The platoon gathered outside a ten-by-twelve wooden shack, far removed from any inhabited part of the base. The drill instructor held up a rubber gas mask with bug-eyed goggles, a pig’s snout containing two dense filters, and double straps that fit over your head. He explained how the mask protected us from enemy chemical warfare and that it did the Army no favors if we died or passed out and couldn’t fire at the bad guys. It made sense to me.
The training officer told us to put on our masks, and so adorned, we turned an alien army of insect men, waiting uneasily for our turn to test out the weird-looking apparatus. There was one rubber-sealed door to enter the windowless building, and another to exit. The first group of five soldiers entered, and about thirty seconds later came running out, one after the other, mask in hand, with crocodile tears streaming down their faces.
I swallowed hard after they called out Sam, Tex, Steve, Harry and I to go next. We pulled our mask straps tight to assure a firm seal, and then cautiously opened the door.
A single bare bulb in the ceiling and an illuminated exit sign hanging over the back door provided most of the light. The dirt floor hut stood empty except for a small wooden table in the corner that held a raised metal canister full of gas pellets with a burning six-inch candle underneath. Some smoke rose from the candle, but, for the most part, the air looked clear.
Sarge stood in the middle of the room, also wearing a mask. “I want each of you to take a deep breath.” We reluctantly did… and nothing happened. The darn things still worked, even though they were WW II surplus.
Sarge ordered Sam. “Take off your mask.” Sam glanced at us for support, closed his eyes, held his breath, and then removed his mask with his right hand. Sarge said, “Open your eyes and look at me.” Sam squinted, but his eyes still swelled up and the tears began to flow. “What’s your full name, Private?”

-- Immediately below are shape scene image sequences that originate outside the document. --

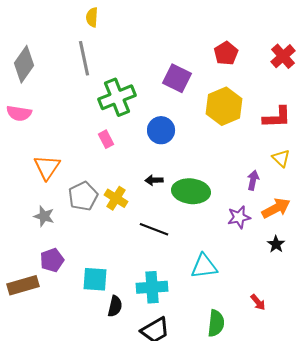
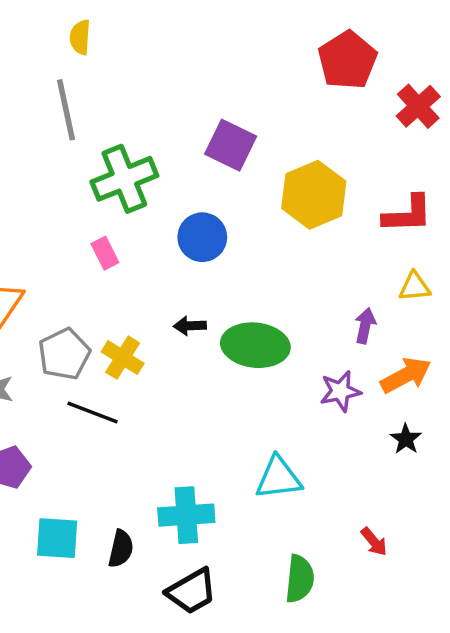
red pentagon: (226, 53) -> (347, 60), moved, size x1.4
yellow triangle: (281, 158) -> (415, 287), turned -48
black line: (154, 229) -> (93, 412), moved
cyan square: (95, 279) -> (57, 538), moved

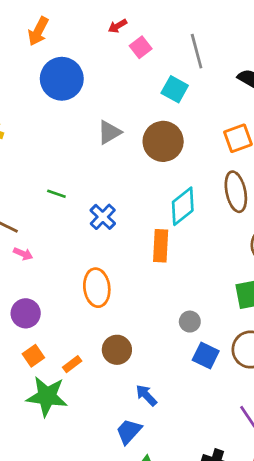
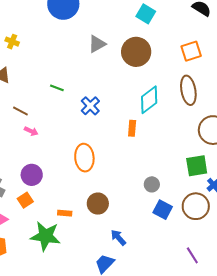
orange rectangle: (161, 246) -> (132, 128), size x0.7
orange square: (33, 356) -> (25, 200), moved
orange rectangle: (72, 364) -> (65, 213), turned 40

“Samuel L. Johnston, drill sergeant”
“Now say your serial number, slowly, so I can understand it.”
“267-00-9999, drill sergeant.” The tears ran like a river now.
Sarge waited another few seconds. “Okay, private, you’re dismissed.”
Sam ran like hell for the back door, bawling like a baby. Sarge followed the same process for Steve and Tex but held Harry and me until last.
Catching us by surprise, Sarge reached out and ripped off our masks before we closed our eyes or held our breath. Harry cried out, a huge mistake because he got a giant gulp of the gas when he inhaled. He started running around like a headless chicken, first bumping into the table, knocking over the candle and tear gas canister, and then ran full speed into Sarge, almost knocking him down.
Sarge grabbed Horowitz by the shoulders. “Stand still, you little shit. What’s your name?”
“You know my name,” bawled Harry.
“Say it, along with your serial number.”
“Harry Oliver Horowitz, 222-47-0000.”
“Next time you have a grenade in your hand, what are you going to do with it?”
“Stuff it down your shorts.”
“Get the hell out my sight, wimpy boy.” He pushed Horowitz out the exit door.
Exposed to the gas for too long, my eyes had almost swelled shut. A burning pain extended from the front of my eyes to the back of my brain. I couldn’t wait, so I yelled, “Eli J. Jones, 256-24-2488,” as I ran toward the door. But Sarge stepped in my way and blocked the exit.
“I’m not done with you yet. I’m sick and tired of your smart-ass remarks and your little fucking tricks. You think I don’t know who’s behind all these stunts?”
“Shoot me or move,” I said, choking.
Sarge took a swing at me. I ducked to the side and then ripped off his gas mask. When he put his hands to his face, I punched him in the stomach and threw my shoulder into his side knocking him off balance. I neatly stepped around him and out the door, not caring if he brought charges against me or not.
Sarge followed me out of the building, also coughing and crying from the gas. Before Sarge could say anything, the instructor came over, took one glance at my face and said, “You’ve been overexposed to tear gas. I’m sending you to the base hospital for treatment.” He then turned back to Wolinski. “Sergeant, I want a full report about this incident on my desk by tomorrow morning.”
“Yes sir,” said Sarge, still glaring at me hiding behind the instructor.
I smiled through the pain. Sarge had just provided me a way to see Nurse Sarah again-maybe not too well at first, but I didn’t care.